Players I know personally since I spent time with former Yugo team 

Kukoc listed at 6 - 11 is 6 - 9 1/2

Divac listed at 7- 1 is 6 - 11 1/4

Stojakovic is 6 -7 1/2 listed at 6- 10

Some others I know from reliable sources

Duncan 6 - 10 1/2 they list him at 7 - 0

Garnett same

Novitzki 6 - 9 1/2 listed at 7 feet

Sabonis 7 - 1 listed at 7 -3 or even 7-4

Shaq 6 - 11 listed at 7 -1

You aren't really that stupid to believe listed height of players?

And about Woolridge, that was my point. He was a very big athletic guy who could score at his team's expense. Just like most players today. One exception, he did shoot around 55% in his prime, better than 99% of players today.


----------



## MemphisX (Sep 11, 2002)

> Originally posted by <b>golgor</b>!
> How about Chicago???
> 
> Had Paxon, Jordan, Hodges and Pippen
> ...


Stupid?

Chicago was 50-32
Milwaukee was 42-40 and a playoff team
Dallas was 53-29
Seattle was 44-38
Portland was 53-29


----------



## golgor (Feb 4, 2003)

Ok, If you want me to be exact I was looking at 88-89.

That's not the point anyway. None of these were top 80s teams in any year and they all had at least 3 good shooters.

You asked, you got it.


----------



## Jamel Irief (May 19, 2002)

golgor, the Lakers would kill Yugoslavia. The beat Vlade and Peja when they were surronded by Webber and Bibby so they would blow them out when they were surronded by Jaric and Radmonavoic. Lakers= world champions.



> Originally posted by <b>buduan</b>!
> 
> 
> 
> ...


Athleticism is required for perimeter defense at least.

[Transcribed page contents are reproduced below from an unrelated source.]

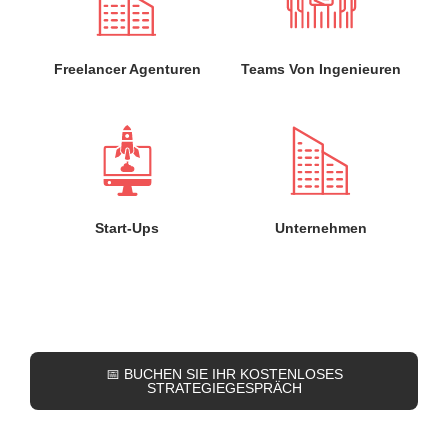
Freelancer Agenturen
Teams Von Ingenieuren
Start-Ups
Unternehmen
📅 BUCHEN SIE IHR KOSTENLOSES
STRATEGIEGESPRÄCH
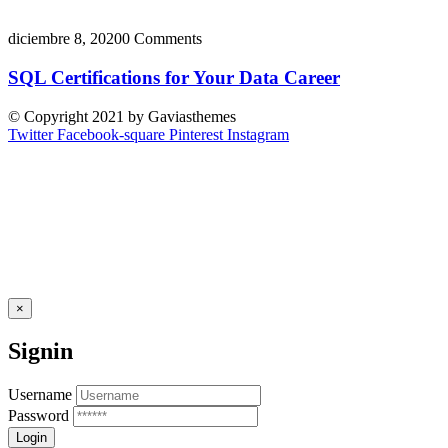
diciembre 8, 2020
0 Comments
SQL Certifications for Your Data Career
© Copyright 2021 by Gaviasthemes
Twitter
Facebook-square
Pinterest
Instagram
×
Signin
Username
Password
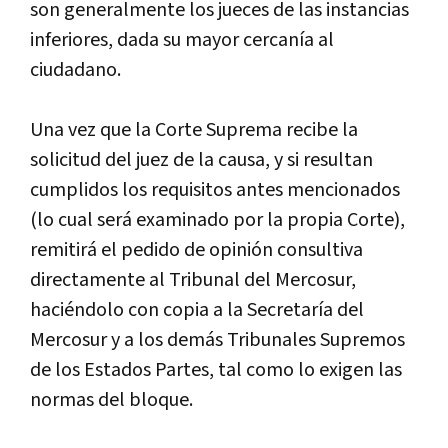
son generalmente los jueces de las instancias
inferiores, dada su mayor cercaní­a al
ciudadano.
Una vez que la Corte Suprema recibe la
solicitud del juez de la causa, y si resultan
cumplidos los requisitos antes mencionados
(lo cual será examinado por la propia Corte),
remitirá el pedido de opinión consultiva
directamente al Tribunal del Mercosur,
haciéndolo con copia a la Secretarí­a del
Mercosur y a los demás Tribunales Supremos
de los Estados Partes, tal como lo exigen las
normas del bloque.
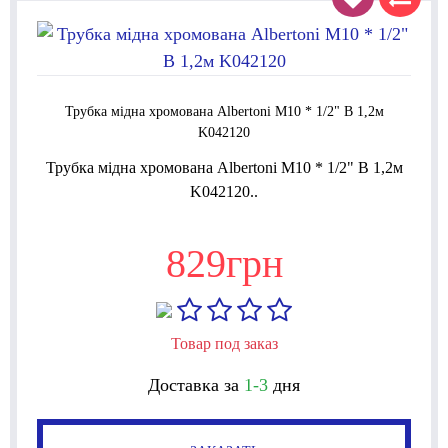
Трубка мідна хромована Albertoni М10 * 1/2" В 1,2м
K042120
Трубка мідна хромована Albertoni М10 * 1/2" В 1,2м
K042120..
829грн
Товар под заказ
Доставка за
1-3
дня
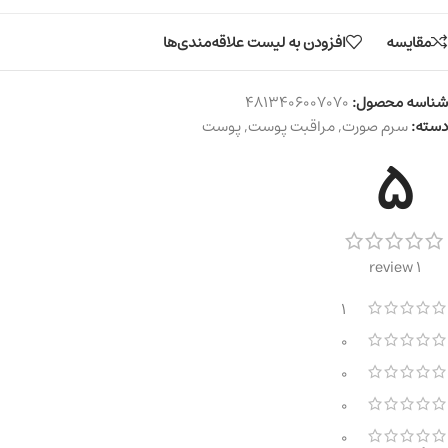
مقایسه
افزودن به لیست علاقه‌مندی‌ها
شناسه محصول:
4813406007070
دسته:
سرم صورت
,
مراقبت پوست
,
پوست
5
1 review
1
0
0
0
0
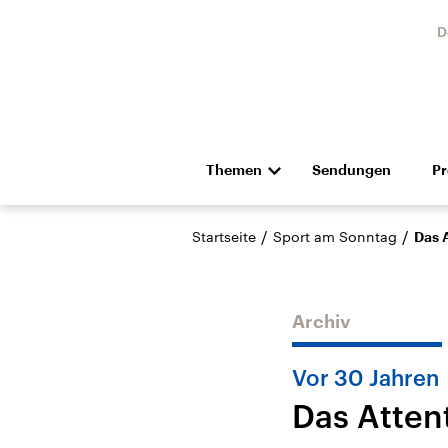
D
Themen
Sendungen
P
Die Nachrichten
Politik
/
/
Startseite
Sport am Sonntag
Das 
Hörspiel und Feature
Musik
Archiv
Vor 30 Jahren
Das Atten
Landtagswahl Sachsen-
USA
Anhalt 2026
Aktuel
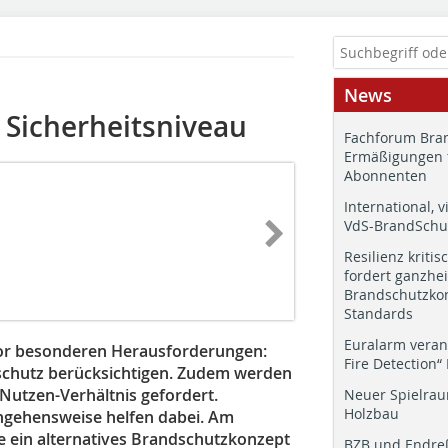
News
s Sicherheitsniveau
Fachforum Bran
Ermäßigungen 
Abonnenten
International, v
VdS-BrandSchut
Resilienz kritis
fordert ganzhei
Brandschutzkon
Standards
Euralarm veran
or besonderen Herausforderungen:
Fire Detection“
chutz berücksichtigen. Zudem werden
Nutzen-Verhältnis gefordert.
Neuer Spielrau
Holzbau
ngehensweise helfen dabei. Am
ie ein alternatives Brandschutzkonzept
BZB und Endre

Back in the 80's if you were a horrible athlete and defender but a great shooter you were in the rotation, that's not the case today. Half a dozen centers that are better than Shaq defensively? We are going to disagree on that one. Clifford Robinson is the only one I can think of.

Nobody told me that teams and coaches didn't watch tape back then. I said coaches barely did and players rarely did. That's a fact. The scouting today is MILES ahead of what it was back then.


----------



## golgor (Feb 4, 2003)

Again you go with they WOULD.

Yougoslavia DID, they don't have to speculate.

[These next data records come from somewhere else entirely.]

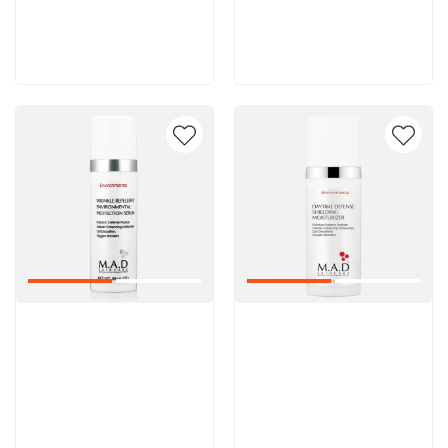
8 600 руб
8 600 руб
В корзину
В корзину
Артикул:
Артикул:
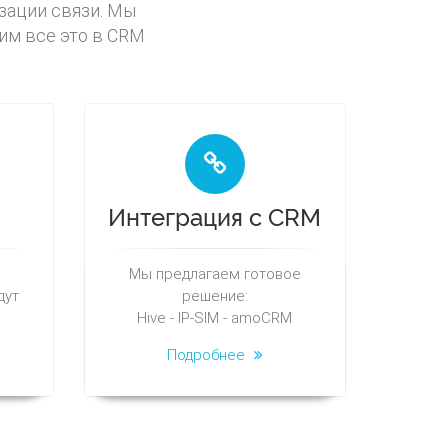
зации связи. Мы
им все это в CRM
Интеграция с CRM
Мы предлагаем готовое
дут
решение:
Hive - IP-SIM - amoCRM
Подробнее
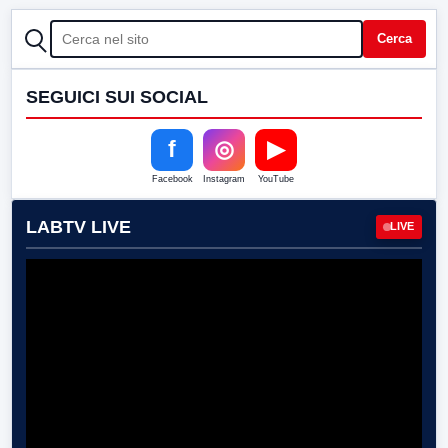
CERCA
Cerca
SEGUICI SUI SOCIAL
f
◎
▶
Facebook
Instagram
YouTube
LABTV LIVE
LIVE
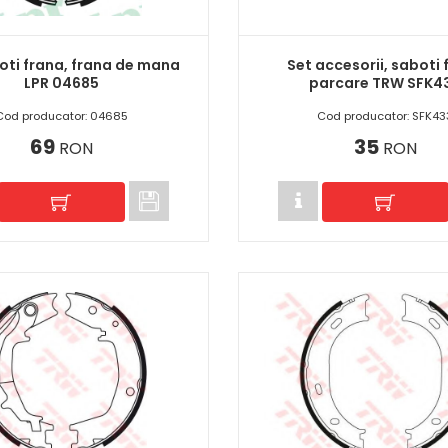
oti frana, frana de mana
Set accesorii, saboti 
LPR 04685
parcare TRW SFK4
Cod producator: 04685
Cod producator: SFK43
69
35
RON
RON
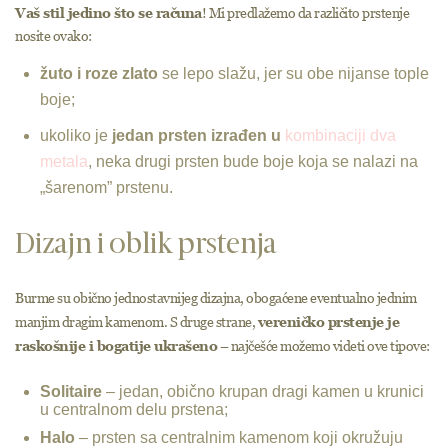
Vaš stil jedino što se računa
! Mi predlažemo da različito prstenje
nosite ovako:
žuto i roze zlato
se lepo slažu, jer su obe nijanse tople
boje;
ukoliko je
jedan prsten izrađen u
kombinaciji dva
metala
, neka drugi prsten bude boje koja se nalazi na
„šarenom” prstenu.
Dizajn i oblik prstenja
Burme su obično jednostavnijeg dizajna, obogaćene eventualno jednim
manjim dragim kamenom. S druge strane,
vereničko prstenje je
raskošnije i bogatije ukrašeno
– najčešće možemo videti ove tipove:
Solitaire
– jedan, obično krupan dragi kamen u krunici
u centralnom delu prstena;
Halo
– prsten sa centralnim kamenom koji okružuju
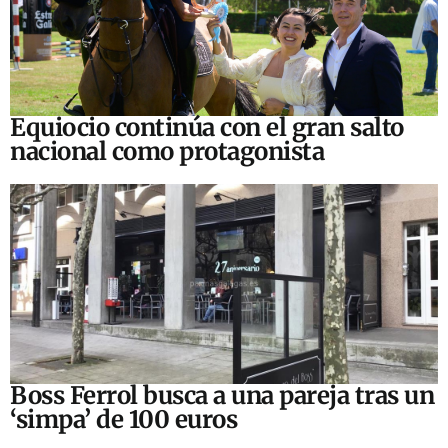
Equiocio continúa con el gran salto
nacional como protagonista
Boss Ferrol busca a una pareja tras un
‘simpa’ de 100 euros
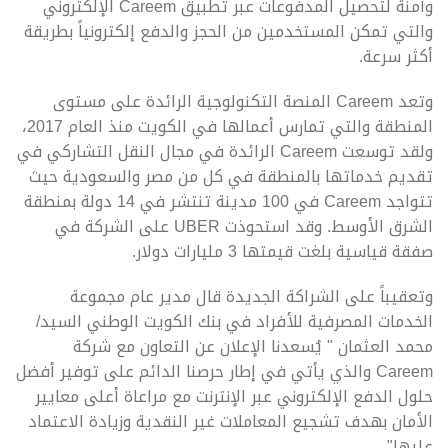
وآمنة لتحصيل المدفوعات عبر تطبيق Careem الإلكتروني
والتي تمكن المستخدمين من الحجز والدفع إلكترونياً بطريقة
أكثر سرعة.
وتعد Careem المنصة التكنولوجية الرائدة على مستوى
المنطقة والتي تمارس أعمالها في الكويت منذ العام 2017،
ولقد توسعت Careem الرائدة في مجال النقل التشاركي في
تقديم خدماتها بالمنطقة في كل من مصر والسعودية حيث
تتواجد Careem في 100 مدينة تنتشر في 14 دولة بمنطقة
الشرق الأوسط. وقد استحوذت UBER على الشركة في
صفقة قياسية بلغت قيمتها 3 مليارات دولار.
وتعقيباً على الشراكة الجديدة قال مدير عام مجموعة
الخدمات المصرفية للأفراد في بنك الكويت الوطني السيد/
محمد العثمان " يُسعدنا الإعلان عن التعاون مع شركة
Careem والذي يأتي في إطار حرصنا الدائم على توفير أفضل
حلول الدفع الإلكتروني عبر الإنترنت مع مراعاة أعلى معايير
الأمان بهدف تشجيع المعاملات غير النقدية وزيادة الاعتماد
عليها".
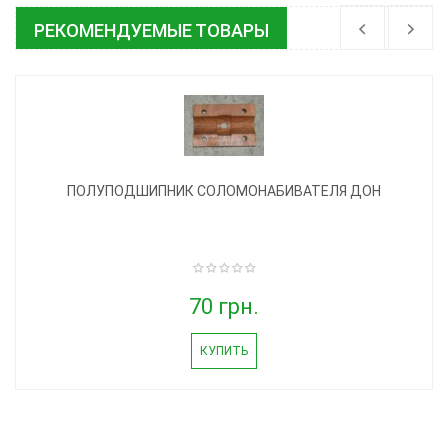
РЕКОМЕНДУЕМЫЕ ТОВАРЫ
ПОЛУПОДШИПНИК СОЛОМОНАБИВАТЕЛЯ ДОН
70 грн.
КУПИТЬ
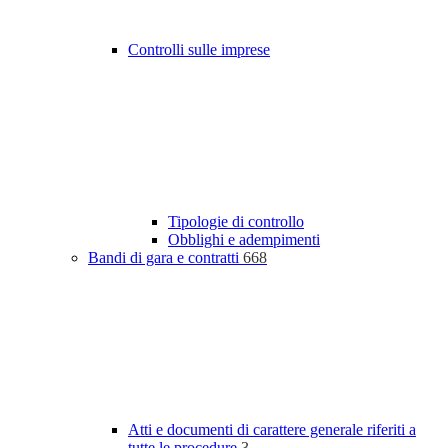
Controlli sulle imprese
Tipologie di controllo
Obblighi e adempimenti
Bandi di gara e contratti
668
Atti e documenti di carattere generale riferiti a
tutte le procedure
3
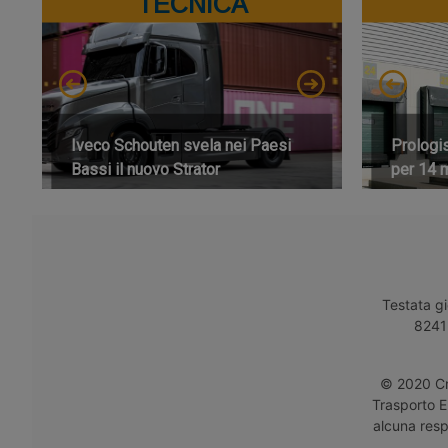
TECNICA
Iveco Schouten svela nei Paesi
Prologi
Bassi il nuovo Strator
per 14 m
Testata gi
8241 
© 2020 Cro
Trasporto E
alcuna respo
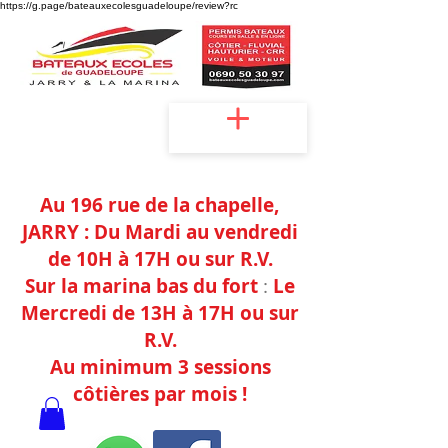
https://g.page/bateauxecolesguadeloupe/review?rc
Accueil
Au 196 rue de la chapelle,
JAR
RY :
Du Mardi au vendredi
de 10H à 17H
ou sur
R.V.
Sur la marina bas du fort
:
Le
Mercredi de
13H à 17H ou sur
R.V.
Au minimum 3 sessions
côtières
par mois !
Agréments : Jarry -n°097138/2022 / La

And who told you Lakers beat Sacramento. You mean David Starn and his 3 goons in Black and White stripes beat Sacramento?

Today if you are a horrible shooter, passer, athlete, as long as you can Tatoo yourself and rap they give you MVP


----------



## JOHNNY_BRAVisimO (Jun 11, 2002)

> Originally posted by <b>MemphisX</b>!
> 
> 
> Really. Other than the top 4-5 teams name these teams that had 3 players with solid mid range jumpers.....
> ...


.. :clap:


----------



## JOHNNY_BRAVisimO (Jun 11, 2002)

> Originally posted by <b>golgor</b>!
> And what the hell are you applauding for?
> 
> I listed more than enough crappy teams with more than 3 good shooters.
> ...



80% of the players in the NBA back then would be in the CBA right now, fundamental players like fred hoiberg, shane battier, eic piatkowski, michael curry, morris peterson, kerry kittles etc..woud be solid starter in the NBA in the 80s, some even stars. 

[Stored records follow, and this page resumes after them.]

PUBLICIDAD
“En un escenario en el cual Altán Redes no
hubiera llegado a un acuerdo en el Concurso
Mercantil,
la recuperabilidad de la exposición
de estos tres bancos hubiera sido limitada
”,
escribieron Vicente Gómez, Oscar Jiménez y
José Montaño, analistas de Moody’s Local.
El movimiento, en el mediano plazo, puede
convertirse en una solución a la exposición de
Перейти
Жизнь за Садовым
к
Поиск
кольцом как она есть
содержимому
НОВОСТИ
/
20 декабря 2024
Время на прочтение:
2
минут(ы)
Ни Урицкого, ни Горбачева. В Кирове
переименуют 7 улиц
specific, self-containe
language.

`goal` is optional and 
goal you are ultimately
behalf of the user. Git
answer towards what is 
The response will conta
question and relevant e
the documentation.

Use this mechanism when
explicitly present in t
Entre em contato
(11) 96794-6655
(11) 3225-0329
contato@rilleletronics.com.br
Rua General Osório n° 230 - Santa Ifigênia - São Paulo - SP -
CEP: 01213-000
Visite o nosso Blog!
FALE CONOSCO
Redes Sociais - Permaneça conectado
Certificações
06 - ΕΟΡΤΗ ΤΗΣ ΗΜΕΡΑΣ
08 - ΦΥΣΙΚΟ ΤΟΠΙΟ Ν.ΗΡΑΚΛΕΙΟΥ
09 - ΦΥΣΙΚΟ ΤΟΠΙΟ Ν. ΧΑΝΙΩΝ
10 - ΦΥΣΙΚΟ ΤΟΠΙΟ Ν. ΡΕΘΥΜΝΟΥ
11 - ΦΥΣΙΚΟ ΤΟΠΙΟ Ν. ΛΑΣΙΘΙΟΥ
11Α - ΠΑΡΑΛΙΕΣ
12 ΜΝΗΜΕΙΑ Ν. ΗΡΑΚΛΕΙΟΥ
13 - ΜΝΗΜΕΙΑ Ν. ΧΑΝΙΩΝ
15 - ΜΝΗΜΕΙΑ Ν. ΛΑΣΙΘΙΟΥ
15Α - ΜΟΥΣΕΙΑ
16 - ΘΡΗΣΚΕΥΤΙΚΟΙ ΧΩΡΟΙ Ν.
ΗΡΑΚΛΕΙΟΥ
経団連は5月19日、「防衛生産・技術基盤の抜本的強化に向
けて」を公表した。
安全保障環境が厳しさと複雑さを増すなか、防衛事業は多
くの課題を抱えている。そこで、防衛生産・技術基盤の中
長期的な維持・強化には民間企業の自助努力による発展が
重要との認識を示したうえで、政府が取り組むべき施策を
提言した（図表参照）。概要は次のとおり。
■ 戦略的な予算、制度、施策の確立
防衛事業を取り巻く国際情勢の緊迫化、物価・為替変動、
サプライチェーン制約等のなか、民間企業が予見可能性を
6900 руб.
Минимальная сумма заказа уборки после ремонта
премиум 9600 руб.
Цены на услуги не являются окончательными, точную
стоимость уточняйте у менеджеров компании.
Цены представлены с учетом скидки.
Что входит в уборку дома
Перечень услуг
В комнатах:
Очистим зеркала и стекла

and what was the average height for a SG back in the 80's? 6'4? graig hodges? jon starks? pffffffffttt... they would be undersized shooting guards today and most likely bench players of playoff teams beause DEFENSE wins championships, not mid range jumers and 'fundamental' shooters


----------



## JOHNNY_BRAVisimO (Jun 11, 2002)

its also hilarius how you trash KG becaus young kids today want to be like him, KG is THE MOST FUNDAMENTAL PLAYER IN THE NBA, just because they talk ebonics dosent mean they dont know the fundamentals.


----------



## Pinball (Aug 3, 2002)

> Originally posted by <b>golgor</b>!
> Today if you are a horrible shooter, passer, athlete, as long as you can Tatoo yourself and rap they give you MVP


You do know that your token black guy Tim Duncan has won 2 MVPs in the last 4 years right?


----------



## Showtime84' (Oct 8, 2002)

If Garnett were truly a fundamental player, he would be dominating in the paint and shooting 55%FG like a real 7 footer is supposed to do instead of shooting fade aways, 20 footers and 3 pointers!!!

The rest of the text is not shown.